• **EXERCISE DETAILS**
Give back the line below containing "The image size is (1280, 2517)." and every later line, exactly.

Stored data:
•••

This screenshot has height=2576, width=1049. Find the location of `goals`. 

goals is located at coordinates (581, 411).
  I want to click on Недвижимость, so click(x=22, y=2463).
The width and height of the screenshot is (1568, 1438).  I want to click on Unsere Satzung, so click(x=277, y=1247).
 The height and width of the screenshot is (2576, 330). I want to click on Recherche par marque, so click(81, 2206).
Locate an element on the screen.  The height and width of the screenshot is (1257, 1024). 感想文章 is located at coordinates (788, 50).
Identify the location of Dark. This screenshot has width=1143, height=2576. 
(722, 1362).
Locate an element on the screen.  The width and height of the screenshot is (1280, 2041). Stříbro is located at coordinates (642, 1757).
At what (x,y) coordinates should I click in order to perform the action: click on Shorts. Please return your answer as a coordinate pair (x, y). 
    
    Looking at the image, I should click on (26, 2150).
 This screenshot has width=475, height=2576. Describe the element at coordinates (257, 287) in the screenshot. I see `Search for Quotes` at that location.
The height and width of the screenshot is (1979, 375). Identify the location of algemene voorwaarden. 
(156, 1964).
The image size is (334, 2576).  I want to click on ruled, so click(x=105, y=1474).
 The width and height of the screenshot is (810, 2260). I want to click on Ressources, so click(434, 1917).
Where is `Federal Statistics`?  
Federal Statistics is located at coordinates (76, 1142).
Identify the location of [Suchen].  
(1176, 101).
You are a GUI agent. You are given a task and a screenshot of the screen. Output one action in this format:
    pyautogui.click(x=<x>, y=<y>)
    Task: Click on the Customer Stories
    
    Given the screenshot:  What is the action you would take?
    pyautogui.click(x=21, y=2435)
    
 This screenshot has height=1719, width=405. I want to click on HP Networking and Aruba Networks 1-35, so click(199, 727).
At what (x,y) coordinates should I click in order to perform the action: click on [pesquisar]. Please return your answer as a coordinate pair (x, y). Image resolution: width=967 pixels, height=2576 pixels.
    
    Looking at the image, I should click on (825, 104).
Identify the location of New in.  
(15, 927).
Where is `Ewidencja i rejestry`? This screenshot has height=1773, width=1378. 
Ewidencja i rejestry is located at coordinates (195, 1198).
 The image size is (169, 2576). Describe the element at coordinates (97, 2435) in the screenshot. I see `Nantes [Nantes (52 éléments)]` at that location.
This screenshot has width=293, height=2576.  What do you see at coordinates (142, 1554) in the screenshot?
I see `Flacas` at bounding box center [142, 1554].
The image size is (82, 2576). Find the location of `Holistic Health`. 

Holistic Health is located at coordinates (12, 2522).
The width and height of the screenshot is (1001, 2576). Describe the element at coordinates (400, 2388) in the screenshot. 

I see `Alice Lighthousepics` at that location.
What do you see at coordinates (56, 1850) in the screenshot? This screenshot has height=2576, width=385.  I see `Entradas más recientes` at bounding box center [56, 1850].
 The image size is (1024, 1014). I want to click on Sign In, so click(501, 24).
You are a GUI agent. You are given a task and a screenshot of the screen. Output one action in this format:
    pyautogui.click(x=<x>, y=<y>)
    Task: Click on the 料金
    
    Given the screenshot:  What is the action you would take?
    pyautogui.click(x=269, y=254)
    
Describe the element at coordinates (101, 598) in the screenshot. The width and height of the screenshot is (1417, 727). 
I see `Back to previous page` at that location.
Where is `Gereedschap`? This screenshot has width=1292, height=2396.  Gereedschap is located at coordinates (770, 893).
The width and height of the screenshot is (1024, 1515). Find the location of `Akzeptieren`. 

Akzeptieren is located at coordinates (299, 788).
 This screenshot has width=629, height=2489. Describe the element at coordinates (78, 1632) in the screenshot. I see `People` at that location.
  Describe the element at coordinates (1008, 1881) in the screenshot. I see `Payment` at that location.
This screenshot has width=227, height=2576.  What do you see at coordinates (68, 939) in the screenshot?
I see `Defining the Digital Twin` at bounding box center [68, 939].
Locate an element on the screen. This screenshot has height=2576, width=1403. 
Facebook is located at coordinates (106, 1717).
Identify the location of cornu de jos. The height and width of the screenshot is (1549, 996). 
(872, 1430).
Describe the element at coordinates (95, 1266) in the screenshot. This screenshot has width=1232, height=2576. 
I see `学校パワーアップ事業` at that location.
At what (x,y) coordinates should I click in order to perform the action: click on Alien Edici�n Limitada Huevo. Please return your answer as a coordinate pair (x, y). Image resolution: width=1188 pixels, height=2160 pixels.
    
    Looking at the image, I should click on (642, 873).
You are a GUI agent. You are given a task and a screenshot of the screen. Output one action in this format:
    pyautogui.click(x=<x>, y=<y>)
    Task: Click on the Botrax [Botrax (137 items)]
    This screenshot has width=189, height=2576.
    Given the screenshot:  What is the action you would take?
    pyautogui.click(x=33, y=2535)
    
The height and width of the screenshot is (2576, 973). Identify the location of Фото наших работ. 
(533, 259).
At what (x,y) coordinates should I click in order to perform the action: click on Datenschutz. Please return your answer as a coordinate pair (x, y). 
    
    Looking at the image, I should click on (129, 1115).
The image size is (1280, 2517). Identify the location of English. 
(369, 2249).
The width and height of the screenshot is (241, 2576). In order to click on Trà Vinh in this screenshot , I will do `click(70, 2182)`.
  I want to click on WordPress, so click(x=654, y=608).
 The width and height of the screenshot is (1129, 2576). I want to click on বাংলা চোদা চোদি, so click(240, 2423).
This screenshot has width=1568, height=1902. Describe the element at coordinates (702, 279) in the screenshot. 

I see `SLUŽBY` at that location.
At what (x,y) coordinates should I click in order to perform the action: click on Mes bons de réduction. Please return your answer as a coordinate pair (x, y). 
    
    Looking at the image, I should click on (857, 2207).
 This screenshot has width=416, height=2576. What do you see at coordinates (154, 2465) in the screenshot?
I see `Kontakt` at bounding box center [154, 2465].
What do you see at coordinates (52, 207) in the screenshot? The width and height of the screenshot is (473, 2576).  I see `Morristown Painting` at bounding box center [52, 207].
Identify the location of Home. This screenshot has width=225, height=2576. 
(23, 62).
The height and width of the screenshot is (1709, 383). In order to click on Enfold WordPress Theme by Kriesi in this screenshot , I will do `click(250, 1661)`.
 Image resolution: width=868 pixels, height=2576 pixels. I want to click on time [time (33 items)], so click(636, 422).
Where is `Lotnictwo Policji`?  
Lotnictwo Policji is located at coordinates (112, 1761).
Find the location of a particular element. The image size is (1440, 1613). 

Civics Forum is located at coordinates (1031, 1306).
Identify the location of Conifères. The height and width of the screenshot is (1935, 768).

•••

• **ANSWER TO THIS TASK**
The image size is (1280, 2517). Identify the location of English. 
(369, 2249).
The width and height of the screenshot is (241, 2576). In order to click on Trà Vinh in this screenshot , I will do `click(70, 2182)`.
  I want to click on WordPress, so click(x=654, y=608).
 The width and height of the screenshot is (1129, 2576). I want to click on বাংলা চোদা চোদি, so click(240, 2423).
This screenshot has width=1568, height=1902. Describe the element at coordinates (702, 279) in the screenshot. 

I see `SLUŽBY` at that location.
At what (x,y) coordinates should I click in order to perform the action: click on Mes bons de réduction. Please return your answer as a coordinate pair (x, y). 
    
    Looking at the image, I should click on (857, 2207).
 This screenshot has width=416, height=2576. What do you see at coordinates (154, 2465) in the screenshot?
I see `Kontakt` at bounding box center [154, 2465].
What do you see at coordinates (52, 207) in the screenshot? The width and height of the screenshot is (473, 2576).  I see `Morristown Painting` at bounding box center [52, 207].
Identify the location of Home. This screenshot has width=225, height=2576. 
(23, 62).
The height and width of the screenshot is (1709, 383). In order to click on Enfold WordPress Theme by Kriesi in this screenshot , I will do `click(250, 1661)`.
 Image resolution: width=868 pixels, height=2576 pixels. I want to click on time [time (33 items)], so click(636, 422).
Where is `Lotnictwo Policji`?  
Lotnictwo Policji is located at coordinates (112, 1761).
Find the location of a particular element. The image size is (1440, 1613). 

Civics Forum is located at coordinates (1031, 1306).
Identify the location of Conifères. The height and width of the screenshot is (1935, 768).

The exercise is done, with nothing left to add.